Discovering and enriching your data assets with Microsoft Azure Data Catalog

ADC MainNo one has the urge to volunteer for documenting every solution delivered, especially when it comes to data assets. Without the help of a reliable subject matter expert, there are times when it can be difficult to locate the required data source or to understand the meaning behind the data. When I first heard about Microsoft Azure Data Catalog, I was intrigued by how Microsoft were planning to address the notion of many people, “documentation is boring.” My curiosity lead me to an exciting discovery!
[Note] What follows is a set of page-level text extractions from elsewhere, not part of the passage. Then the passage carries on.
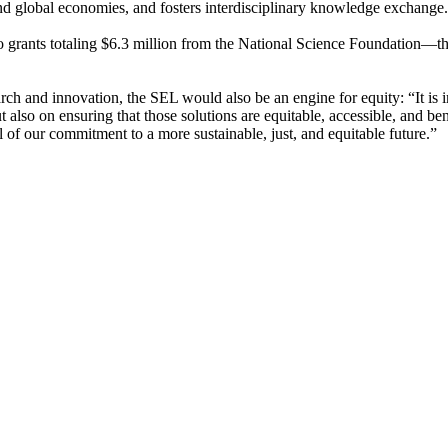
 and global economies, and fosters interdisciplinary knowledge exchange
ants totaling $6.3 million from the National Science Foundation—tha
ch and innovation, the SEL would also be an engine for equity: “It is i
also on ensuring that those solutions are equitable, accessible, and ben
l of our commitment to a more sustainable, just, and equitable future.”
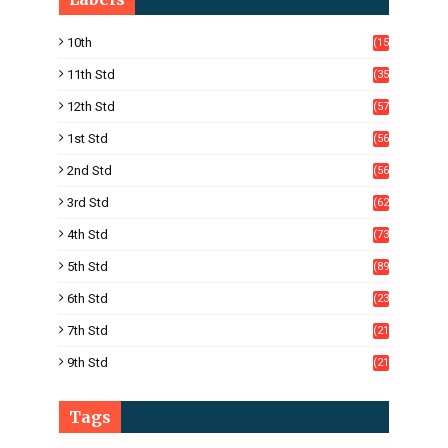
10th
(15
05)
11th Std
(35
4)
12th Std
(57
8)
1st Std
(56
)
2nd Std
(56
)
3rd Std
(62
)
4th Std
(73
)
5th Std
(89
)
6th Std
(23
5)
7th Std
(21
1)
9th Std
(21
8)
Tags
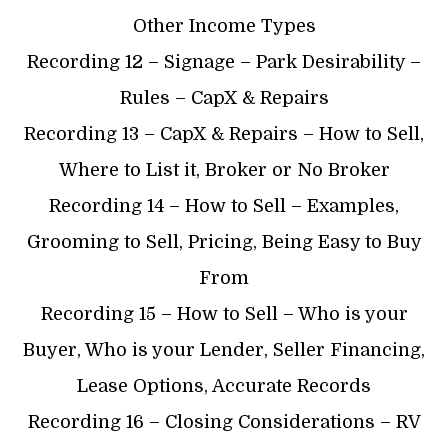
Other Income Types
Recording 12 – Signage – Park Desirability –
Rules – CapX & Repairs
Recording 13 – CapX & Repairs – How to Sell,
Where to List it, Broker or No Broker
Recording 14 – How to Sell – Examples,
Grooming to Sell, Pricing, Being Easy to Buy
From
Recording 15 – How to Sell – Who is your
Buyer, Who is your Lender, Seller Financing,
Lease Options, Accurate Records
Recording 16 – Closing Considerations – RV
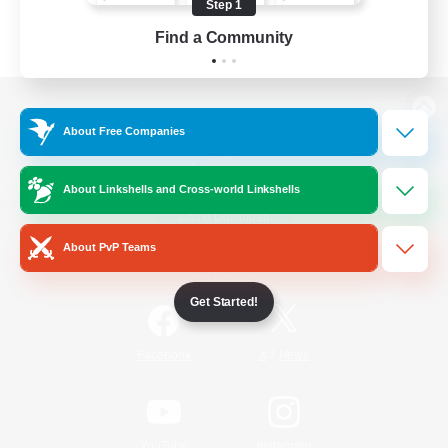
Step 1
Find a Community
View desktop version of the Lodestone
About Free Companies
About Linkshells and Cross-world Linkshells
Game Download
About PvP Teams
Official Information
Get Started!
/
Facebook
X
News
YouTube
Instagram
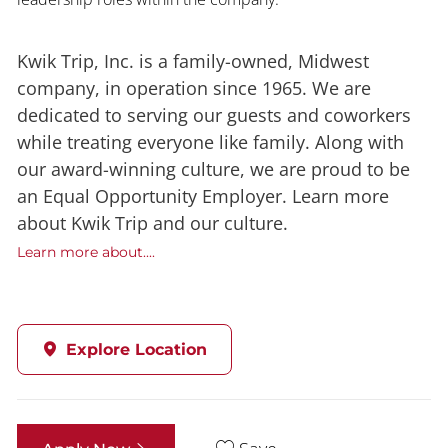
Kwik Trip, Inc. is a family-owned, Midwest
company, in operation since 1965. We are
dedicated to serving our guests and coworkers
while treating everyone like family. Along with
our award-winning culture, we are proud to be
an Equal Opportunity Employer. Learn more
about Kwik Trip and our culture.
Learn more about....
Explore Location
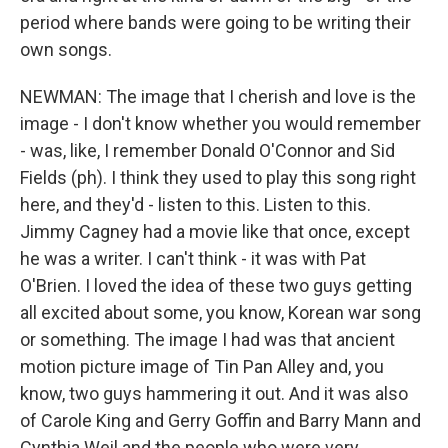
period where bands were going to be writing their
own songs.
NEWMAN: The image that I cherish and love is the
image - I don't know whether you would remember
- was, like, I remember Donald O'Connor and Sid
Fields (ph). I think they used to play this song right
here, and they'd - listen to this. Listen to this.
Jimmy Cagney had a movie like that once, except
he was a writer. I can't think - it was with Pat
O'Brien. I loved the idea of these two guys getting
all excited about some, you know, Korean war song
or something. The image I had was that ancient
motion picture image of Tin Pan Alley and, you
know, two guys hammering it out. And it was also
of Carole King and Gerry Goffin and Barry Mann and
Cynthia Weil and the people who were very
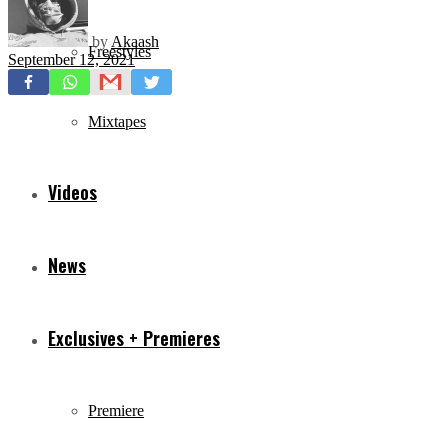
by
Akaash
Freestyles
September 12, 2021
Mixtapes
Videos
News
Exclusives + Premieres
Premiere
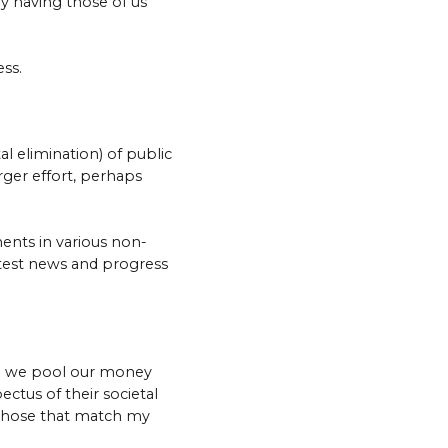
y having those of us
ss.
al elimination) of public
rger effort, perhaps
ents in various non-
latest news and progress
re we pool our money
ctus of their societal
those that match my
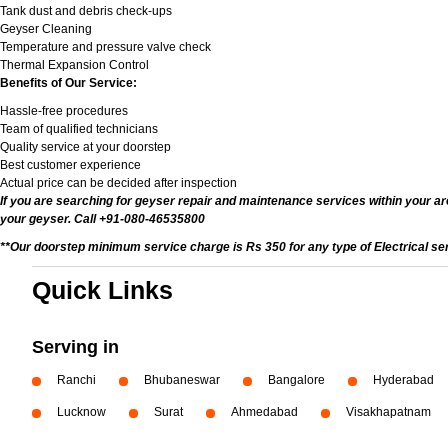
Tank dust and debris check-ups
Geyser Cleaning
Temperature and pressure valve check
Thermal Expansion Control
Benefits of Our Service:
Hassle-free procedures
Team of qualified technicians
Quality service at your doorstep
Best customer experience
Actual price can be decided after inspection
If you are searching for geyser repair and maintenance services within your are
your geyser. Call +91-080-46535800
**Our doorstep minimum service charge is Rs 350 for any type of Electrical se
Quick Links
Serving in
Ranchi
Bhubaneswar
Bangalore
Hyderabad
Lucknow
Surat
Ahmedabad
Visakhapatnam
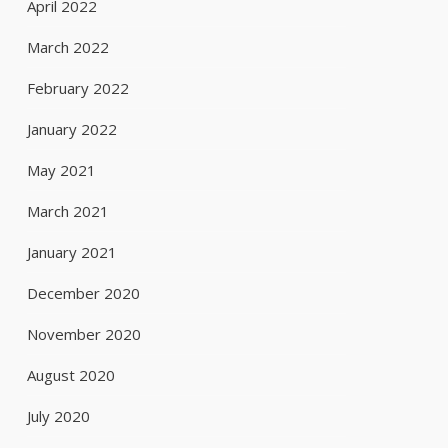
April 2022
March 2022
February 2022
January 2022
May 2021
March 2021
January 2021
December 2020
November 2020
August 2020
July 2020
To get started, all you need is an Azure subscription. Jump into the Azure Data Catalog Portal and enter the required information. I found it very easy to setup and configure – it took me less than 10 minutes to complete the setup process.

An introduction to Azure Data Catalog

Microsoft Azure Data Catalog is a fully managed cloud-based service, part of Cortana Intelligence Suite – a unified set of tools for building high-performance analytic solutions. It acts as a central repository for information about your data sources, allowing you to discover your registered enterprise data assets. Your metadata (information about your data) can be structural (i.e. database name, table name, column name, data type, etc.) and descriptive (extended property of an object for annotation). Since it is a fully-managed, there is no need to invest in a costly server to get started, there’s no additional manpower and you don’t need to worry about maintenance costs.

How can Azure Data Catalog help BI developers?

Imagine you are a new BI developer that recently joined the team and you were asked to develop a report for the finance department, you would probably ask yourself:  What data should I use? Where is the data located? How can I connect to data source? Who is the right person to ask for permissions? What does the data look like? And the list goes on…

Wouldn’t it be good if there was an application to help answer all these questions?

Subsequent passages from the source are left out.